If the second draft Data Security Law is enacted in its current form, restrictions would apply not only to transmission of information from Mainland China to a foreign law enforcement agency in a criminal proceeding (such as in response to a grand jury subpoena) and for the purpose of a specific investigation conducted by an enforcement agency (such as the SEC or OFAC), there would also be restrictions on Chinese (including Hong Kong) parties when it comes to producing documents overseas in civil and administrative proceedings. This will complicate the ability of MNCs in China, now including Hong Kong and Macau, to comply with foreign legal requirements and to defend themselves in foreign legal proceedings, even in matters bearing no apparent relationship to national security as defined in other countries.

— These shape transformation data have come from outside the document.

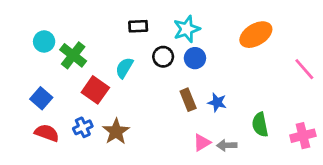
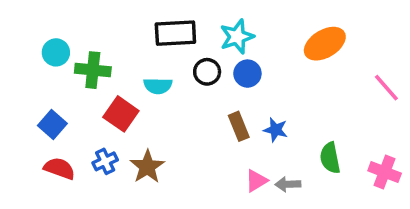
black rectangle: (138, 26) -> (175, 33), size x1.6
green cross: (73, 55) -> (93, 70), turned -32
cyan semicircle: (124, 68) -> (158, 86), turned -120
pink cross: (303, 136) -> (385, 172), turned 35

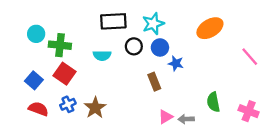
red square: (121, 114) -> (65, 74), moved
blue star: (276, 130) -> (176, 63), moved

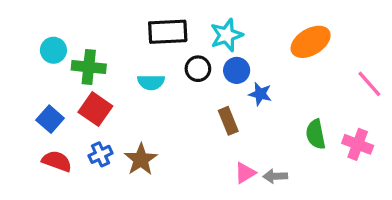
green semicircle: (213, 102) -> (316, 134), moved
pink cross: (249, 111) -> (358, 144), moved

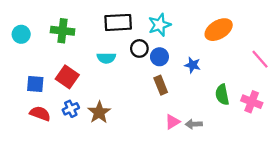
cyan circle: (53, 50) -> (21, 34), moved
green cross: (89, 67) -> (63, 31), moved
blue circle: (237, 70) -> (159, 57), moved
blue star: (260, 94) -> (193, 65), moved
blue square: (50, 119) -> (35, 84), turned -36

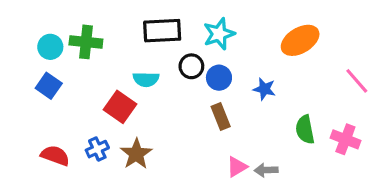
cyan circle: (21, 34) -> (50, 47), moved
red square: (67, 77) -> (120, 107), moved
blue square: (35, 84) -> (49, 86), moved, turned 30

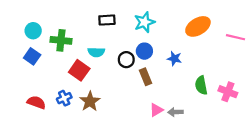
black rectangle: (162, 31) -> (107, 20), size x0.7
green cross: (86, 42) -> (61, 40), moved
black circle: (191, 66) -> (126, 60), moved
pink line: (357, 81) -> (235, 37), moved, turned -36

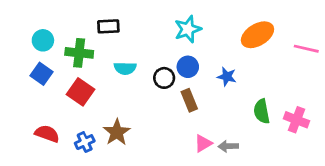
black rectangle: (107, 20) -> (108, 26), moved
red square: (79, 70) -> (81, 92), moved
blue cross: (64, 98) -> (85, 142), moved

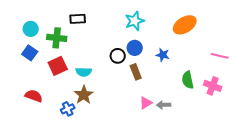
pink line: (306, 49) -> (220, 56), moved
cyan semicircle: (125, 68) -> (84, 72), moved
red square: (81, 92) -> (58, 66), turned 30
blue cross: (85, 142) -> (68, 109), moved

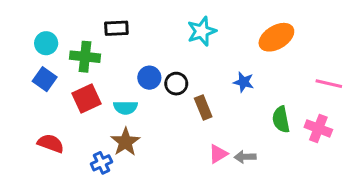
blue circle: (135, 48) -> (149, 78), moved

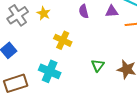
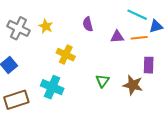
purple triangle: (112, 11) -> (117, 37), moved
gray cross: (18, 15) -> (18, 28), turned -30

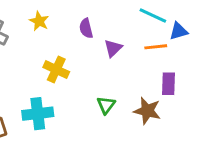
yellow star: (46, 26) -> (39, 21), moved
purple triangle: (117, 37) -> (113, 48), moved, turned -40
cyan cross: (52, 87) -> (38, 114), turned -30

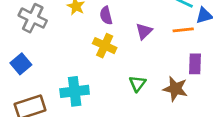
purple semicircle: (86, 28) -> (106, 15), moved
yellow cross: (56, 70) -> (105, 46), moved

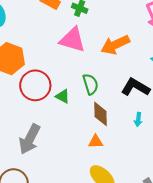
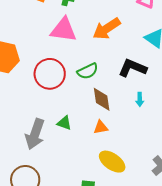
green semicircle: (90, 84) -> (88, 71), turned 90
red circle: (35, 85) -> (50, 74), moved
green triangle: (63, 96) -> (64, 123), moved

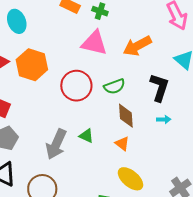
black L-shape: (132, 68) -> (159, 87), turned 80
cyan arrow: (140, 99) -> (164, 119), turned -96
orange triangle: (101, 127) -> (122, 144), turned 42

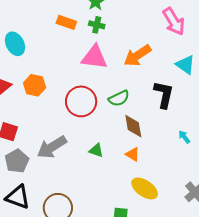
orange hexagon: (32, 65) -> (35, 85), size x0.7
cyan arrow: (164, 119) -> (184, 137), moved, turned -120
gray arrow: (56, 144) -> (52, 147), moved, turned 40

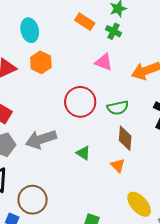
pink triangle: (94, 57) -> (104, 62), size x0.7
orange hexagon: (35, 85) -> (41, 62), moved
yellow ellipse: (145, 188) -> (139, 204), moved

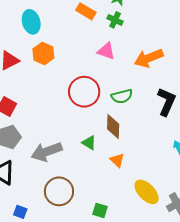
brown diamond: (125, 138) -> (113, 126), moved
gray arrow: (41, 139) -> (47, 152), moved
orange triangle: (118, 165) -> (117, 160), moved
brown circle: (33, 200) -> (59, 191), moved

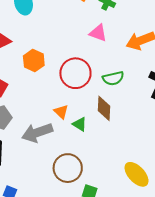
orange hexagon: (43, 54) -> (34, 61), moved
orange triangle: (117, 160) -> (61, 112), moved
brown circle: (59, 191) -> (68, 168), moved

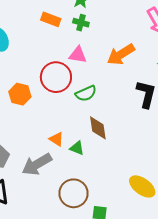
red circle: (75, 73) -> (56, 77), moved
green semicircle: (113, 78) -> (86, 93), moved

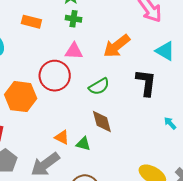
orange rectangle: (51, 19) -> (31, 22), moved
green semicircle: (86, 93) -> (99, 86), moved
orange hexagon: (20, 94) -> (21, 97), size x1.4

On the one hand, MNCs may be under obligation to produce documents located overseas (such as in China) even when doing so would violate foreign law. For instance, the Clarifying Lawful Overseas Use of Data (CLOUD) Act (2018) gives U.S. law enforcement agencies extraterritorial power to access electronically-stored communications data located outside the U.S. provided that the information sought is relevant and material to an ongoing criminal investigation. Similarly, after conducting a fact-based analysis, a U.S. court may order a U.S. company to produce documents located outside the U.S. in response to a criminal or civil subpoena. Failure to do so may result in negative consequences ranging from fines to adverse judgments. One can readily imagine a scenario in which a U.S. law enforcement agency or court orders a U.S. company to produce materials located in China (including Hong Kong) through its Chinese (including Hong Kong) subsidiaries.
On the other hand, acting as a blocking statute against such extraterritorial reach, the new Data Security Law would effectively block any such data export to foreign judicial and law enforcement agencies not only in criminal, but also in civil and administrative proceedings, without prior Chinese government approval under an uncertain timeline. Thus, Chinese (including Hong Kong) subsidiaries of foreign companies will be restricted from producing information overseas directly in response to a foreign law enforcement activity or a judicial proceeding. This may further weaken the distinctiveness of Hong Kong as a destination for foreign investment.
However, this does not mean that an MNC will always be unable to fulfill an obligation to comply when it comes to document production. For instance, the Chinese subsidiary of a MNC may routinely transfer inter-enterprise data in a manner consistent with applicable Chinese laws and sector-specific regulations with respect to national security, data localization, and privacy protection. This would provide an MNC’s overseas head office with access to at least some of the data to respond to a government investigation or other legal proceeding.
In short, the enactment of the new Data Security Law in its current form would create more challenges for MNCs in China, including Hong Kong and Macau, to comply with increasingly demanding and inherently conflicting rules in different jurisdictions.